I would presume that you can jump to r500 and see how it goes..

On 3/23/12 11:03 AM, Dominique Prunier wrote:
> Thanks John, I'll try that soon. Right know i'm working on revision 497 
> because i though the sloppyCount thing was not finished yet. Should i jump to 
> r500 or simply apply the r500 on top of r497 ?
> 
> Thanks,
> 
> -----Original Message-----
> From: K. John Wu [mailto:[email protected]] 
> Sent: Friday, March 23, 2012 1:45 PM
> To: Dominique Prunier
> Cc: FastBit Users
> Subject: Re: [FastBit-users] Changes in src/colValues.cpp@495 breaks 
> ibis::bundle::getUInt for CATEGORY
> 
> Hi, Dominique,
> 
> Just changed in edits to items 1 and 2 I mentioned earlier.  The
> updated code is SVN revision 500.  Need to work on something else for
> the rest of the day.  Please give new code a try when you get the
> chance and let us know how it goes.
> 
> Thanks.
> 
> John
> 
> 
> On 3/23/12 9:57 AM, Dominique Prunier wrote:
>> Hi John,
>>
>> Thank you very much for considering my use case valid, even if it means more 
>> work to fix Andrew's one. I appreciate it.
>>
>> On top of my head, i think getKey needs a bit more bullet proofing: check 
>> dic == 0, call prepareMembers, ... But i'm pretty sure it'll work and won't 
>> break write spec.
>>
>> Thanks,
>>
>> -----Original Message-----
>> From: K. John Wu [mailto:[email protected]] 
>> Sent: Friday, March 23, 2012 12:48 PM
>> To: Dominique Prunier
>> Cc: FastBit Users
>> Subject: Re: [FastBit-users] Changes in src/colValues.cpp@495 breaks 
>> ibis::bundle::getUInt for CATEGORY
>>
>> Hi, Dominique,
>>
>> Thanks for the clarification.  Looks like here are my immediate
>> actionable items.
>>
>> - allow ibis::bundle to create integer representation of categorical
>> values (because each bundle can only be associated with one data
>> partition and therefore no possibility of inconsistent dictionaries)
>>
>> - in colUInts::write allow categorical values to make use of
>> dictionaries more directly (through getKey instead of getString)
>>
>> - add function to synchronize the dictionaries when multiple data
>> partitions are involved
>>
>> The first two items should take a couple of hours to implement and
>> test, the last one might take longer.  Stay tuned.
>>
>> John
>>
>>
>>
>> On 3/22/12 4:58 PM, Dominique Prunier wrote:
>>> Hey John,
>>>
>>> Don't worry, that is exactly why i'm building my query test suite.
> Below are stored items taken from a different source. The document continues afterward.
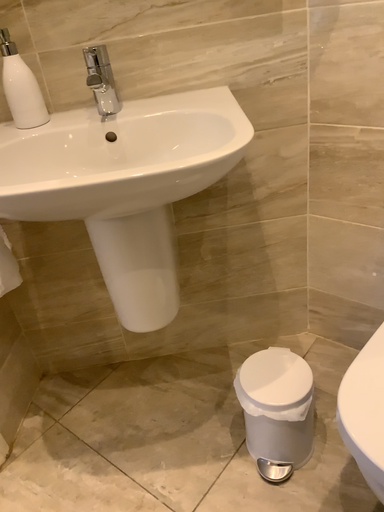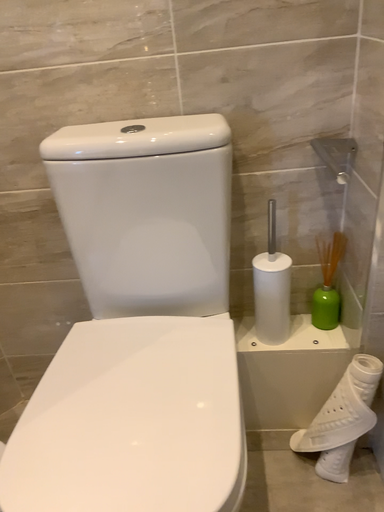 Question: Which way did the camera rotate in the video?

Choices:
 (A) rotated downward
 (B) rotated upward

Answer: (B) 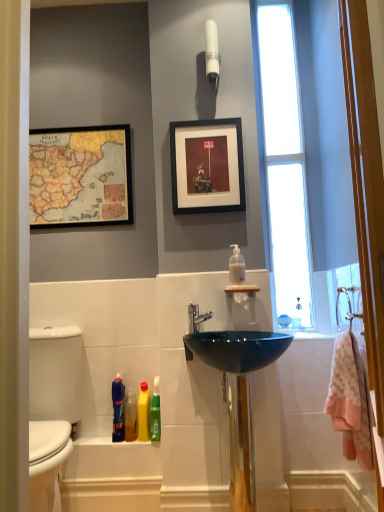 Question: Considering the relative positions of translucent plastic soap dispenser at upper center, marked as the 1th cleaning product in a right-to-left arrangement, and pink cotton bath towel at right in the image provided, is translucent plastic soap dispenser at upper center, marked as the 1th cleaning product in a right-to-left arrangement, to the right of pink cotton bath towel at right from the viewer's perspective?

Choices:
 (A) yes
 (B) no

Answer: (B)

Question: Can you confirm if translucent plastic soap dispenser at upper center, which is the 5th cleaning product in left-to-right order, is smaller than pink cotton bath towel at right?

Choices:
 (A) no
 (B) yes

Answer: (B)

Question: Considering the relative sizes of translucent plastic soap dispenser at upper center, which is the 5th cleaning product in left-to-right order, and pink cotton bath towel at right in the image provided, is translucent plastic soap dispenser at upper center, which is the 5th cleaning product in left-to-right order, taller than pink cotton bath towel at right?

Choices:
 (A) no
 (B) yes

Answer: (A)

Question: Does translucent plastic soap dispenser at upper center, marked as the 1th cleaning product in a right-to-left arrangement, lie in front of pink cotton bath towel at right?

Choices:
 (A) no
 (B) yes

Answer: (A)

Question: From the image's perspective, does translucent plastic soap dispenser at upper center, which is the 5th cleaning product in left-to-right order, appear higher than pink cotton bath towel at right?

Choices:
 (A) no
 (B) yes

Answer: (B)

Question: In terms of height, does white glossy light fixture at upper center look taller or shorter compared to pink cotton bath towel at right?

Choices:
 (A) tall
 (B) short

Answer: (B)

Question: Is white glossy light fixture at upper center bigger or smaller than pink cotton bath towel at right?

Choices:
 (A) small
 (B) big

Answer: (A)

Question: Looking at their shapes, would you say white glossy light fixture at upper center is wider or thinner than pink cotton bath towel at right?

Choices:
 (A) thin
 (B) wide

Answer: (A)

Question: Would you say white glossy light fixture at upper center is inside or outside pink cotton bath towel at right?

Choices:
 (A) inside
 (B) outside

Answer: (B)

Question: From the image's perspective, relative to white glossy toilet at left, is white glossy light fixture at upper center above or below?

Choices:
 (A) above
 (B) below

Answer: (A)

Question: Considering the positions of white glossy light fixture at upper center and white glossy toilet at left in the image, is white glossy light fixture at upper center wider or thinner than white glossy toilet at left?

Choices:
 (A) wide
 (B) thin

Answer: (B)

Question: From a real-world perspective, is white glossy light fixture at upper center above or below white glossy toilet at left?

Choices:
 (A) below
 (B) above

Answer: (B)

Question: Is point [205, 71] positioned closer to the camera than point [48, 337]?

Choices:
 (A) farther
 (B) closer

Answer: (A)

Question: Considering the positions of satin nickel faucet at center and blue glossy bottle at lower left, placed as the 1th cleaning product when sorted from left to right, in the image, is satin nickel faucet at center taller or shorter than blue glossy bottle at lower left, placed as the 1th cleaning product when sorted from left to right,?

Choices:
 (A) tall
 (B) short

Answer: (B)

Question: Looking at their shapes, would you say satin nickel faucet at center is wider or thinner than blue glossy bottle at lower left, placed as the 1th cleaning product when sorted from left to right?

Choices:
 (A) wide
 (B) thin

Answer: (A)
To make 
>>> sure i catch these sooner than later.
>>>
>>> About the use of uints for categories, this is actually a very convenient 
>>> feature that i would not want to see disappear (the issue i raised only 
>>> applies to bundles (select distinct) since retrieving uints with 
>>> category::selectUInts still works fine).
>>>
>>> I understand that it raises concerns for the multi partition scenario, but 
>>> i'm pretty sure there is a way reconcialiate both use cases.
>>>
>>> I have two concerns with the change introduced in colValues.cpp in r495: 
>>> the potential performance hit in bundles for not using a colUInts (even 
>>> though this is pure guess, i have not measured it yet) and the inability to 
>>> get a string key for category columns when using bundles (which ultimately 
>>> has a performance impact for me).
>>>
>>> Using uints allows an application to handle smaller objects much more 
>>> efficiently. This applies to FastBit itself where the select distinct based 
>>> on uints is extremely efficient. In my application, i retrieves uints 
>>> instead of strings too because the this is much faster if i have processing 
>>> to do on the keys before retrieving the actual string. 
>>>
>>> About the change in colUInts::write i don't think i'm breaking the spec. 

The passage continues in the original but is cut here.